[Items listed in a dataset]

☆ ☆ ☆

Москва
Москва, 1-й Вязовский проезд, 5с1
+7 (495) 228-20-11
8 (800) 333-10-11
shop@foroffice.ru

☆ ☆ ☆

EXERCISE REQUIREMENTS = Whatever appears in the data above must be copied word for word.

SOLUTION FOR THIS EXERCISE =
Москва
Москва, 1-й Вязовский проезд, 5с1
+7 (495) 228-20-11
8 (800) 333-10-11
shop@foroffice.ru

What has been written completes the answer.